Ini kalau menurut Tan Malaka “Kapitalis Cangkokan” ya kerana kapitalis tidak berakar di bumi Nusantara tetapi hanya dicangkok dari luar. Nah kalau Tan Malaka dan mungkin banyak lagi tokoh lain sudah jauh-jauh hari menyadari, dan memperjuangkan rakyat untuk bebas dari kapitalisme cangkokan kok nyatanya sekarang masih seperti ini ? Jadi apa Negara Indonesia yang ada saat ini bukan kelanjutan dari negara Indonesia yang diproklamirkan Soekarno-Hatta dulu ? Nah itu bisa panjang lagi ceritanya.

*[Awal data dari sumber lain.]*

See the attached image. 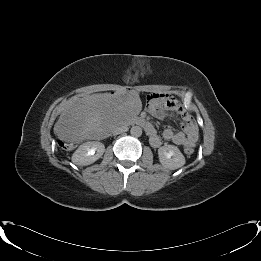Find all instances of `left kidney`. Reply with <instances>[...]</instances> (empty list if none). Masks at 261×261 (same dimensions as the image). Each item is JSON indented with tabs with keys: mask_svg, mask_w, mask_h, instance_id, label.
I'll list each match as a JSON object with an SVG mask.
<instances>
[{
	"mask_svg": "<svg viewBox=\"0 0 261 261\" xmlns=\"http://www.w3.org/2000/svg\"><path fill=\"white\" fill-rule=\"evenodd\" d=\"M159 161L165 168L175 170L182 167L186 160L179 148L174 145L162 146L158 149Z\"/></svg>",
	"mask_w": 261,
	"mask_h": 261,
	"instance_id": "1",
	"label": "left kidney"
}]
</instances>
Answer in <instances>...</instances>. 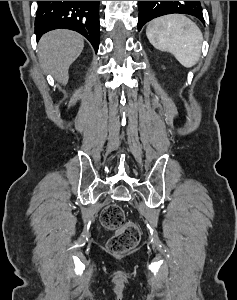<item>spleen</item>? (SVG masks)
Instances as JSON below:
<instances>
[{
  "mask_svg": "<svg viewBox=\"0 0 237 300\" xmlns=\"http://www.w3.org/2000/svg\"><path fill=\"white\" fill-rule=\"evenodd\" d=\"M147 39L159 51L172 53L183 67H194L201 57L203 35L185 15H165L150 21Z\"/></svg>",
  "mask_w": 237,
  "mask_h": 300,
  "instance_id": "1",
  "label": "spleen"
}]
</instances>
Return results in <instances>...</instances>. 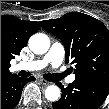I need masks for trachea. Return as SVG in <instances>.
I'll use <instances>...</instances> for the list:
<instances>
[{
	"instance_id": "1",
	"label": "trachea",
	"mask_w": 109,
	"mask_h": 109,
	"mask_svg": "<svg viewBox=\"0 0 109 109\" xmlns=\"http://www.w3.org/2000/svg\"><path fill=\"white\" fill-rule=\"evenodd\" d=\"M19 76L21 77H29L30 76V72H26V71H20ZM59 74H44L43 77L45 80L50 81V82H56L59 81L60 78L58 77Z\"/></svg>"
}]
</instances>
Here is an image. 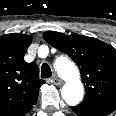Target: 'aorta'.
Returning <instances> with one entry per match:
<instances>
[{"label": "aorta", "mask_w": 116, "mask_h": 116, "mask_svg": "<svg viewBox=\"0 0 116 116\" xmlns=\"http://www.w3.org/2000/svg\"><path fill=\"white\" fill-rule=\"evenodd\" d=\"M57 70L65 80L61 91L62 98L70 106L77 105L83 98L84 90L77 67L68 59H62Z\"/></svg>", "instance_id": "1"}]
</instances>
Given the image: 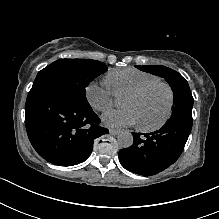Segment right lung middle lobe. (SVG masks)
<instances>
[{
  "instance_id": "dd1d6c3e",
  "label": "right lung middle lobe",
  "mask_w": 219,
  "mask_h": 219,
  "mask_svg": "<svg viewBox=\"0 0 219 219\" xmlns=\"http://www.w3.org/2000/svg\"><path fill=\"white\" fill-rule=\"evenodd\" d=\"M107 71L104 63L88 59H59L36 76L31 90L47 89L66 94L82 105L89 106L86 87Z\"/></svg>"
}]
</instances>
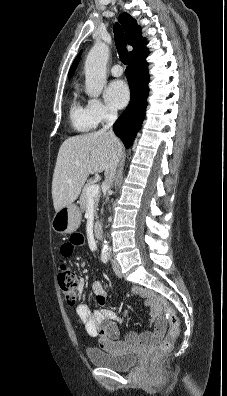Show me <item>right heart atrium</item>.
<instances>
[{
    "instance_id": "right-heart-atrium-1",
    "label": "right heart atrium",
    "mask_w": 227,
    "mask_h": 396,
    "mask_svg": "<svg viewBox=\"0 0 227 396\" xmlns=\"http://www.w3.org/2000/svg\"><path fill=\"white\" fill-rule=\"evenodd\" d=\"M86 107L90 117L96 125L111 121L116 117V111L99 99H89Z\"/></svg>"
}]
</instances>
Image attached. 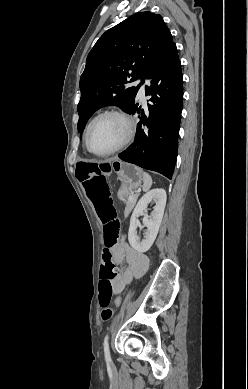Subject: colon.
<instances>
[{"mask_svg":"<svg viewBox=\"0 0 248 389\" xmlns=\"http://www.w3.org/2000/svg\"><path fill=\"white\" fill-rule=\"evenodd\" d=\"M78 175L86 195L93 203L96 213L103 224L105 250L102 255L101 276L99 284V305L101 319L110 321L114 311L111 307L113 295L112 282L117 275V267L113 262L110 248L118 241L120 222L113 205L107 174L112 171L110 161H78ZM122 298H114V309L120 310Z\"/></svg>","mask_w":248,"mask_h":389,"instance_id":"5ec220e1","label":"colon"}]
</instances>
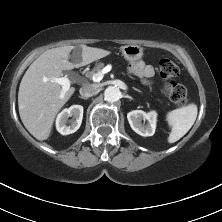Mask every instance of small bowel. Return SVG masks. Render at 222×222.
I'll list each match as a JSON object with an SVG mask.
<instances>
[{
    "instance_id": "c3829d8e",
    "label": "small bowel",
    "mask_w": 222,
    "mask_h": 222,
    "mask_svg": "<svg viewBox=\"0 0 222 222\" xmlns=\"http://www.w3.org/2000/svg\"><path fill=\"white\" fill-rule=\"evenodd\" d=\"M129 70L132 74L140 77L146 84L151 83V78L155 73L153 66L146 64L144 61H138L132 64Z\"/></svg>"
}]
</instances>
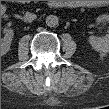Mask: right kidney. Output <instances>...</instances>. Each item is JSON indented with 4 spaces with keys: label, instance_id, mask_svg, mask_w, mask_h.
<instances>
[{
    "label": "right kidney",
    "instance_id": "obj_1",
    "mask_svg": "<svg viewBox=\"0 0 109 109\" xmlns=\"http://www.w3.org/2000/svg\"><path fill=\"white\" fill-rule=\"evenodd\" d=\"M4 37L1 39V53L2 55L6 54L10 50L12 38H13V30L5 29Z\"/></svg>",
    "mask_w": 109,
    "mask_h": 109
}]
</instances>
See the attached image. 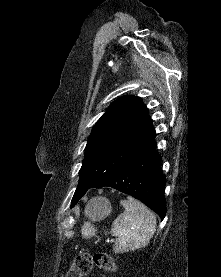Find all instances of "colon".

Sekarang yang mendesak adalah bagaimana kita bisa memperjuangkan hak-hak petani ? Bagaimana agar petani bisa hidup layak dan terhormat ? Bagaimana pun mereka itu penopang kedaulatan pangan kita dan salah satu tulang punggung penyokong perekonomian yang tidak pernah merugikan negara. Kalau Negara tidak lagi bisa diharapkan ya sudah tidak usah berharap pada negara. Mari kita berjuang tanpa negara. Lupakan Negara yang tidak hadir dalam kehidupan rakyatnya.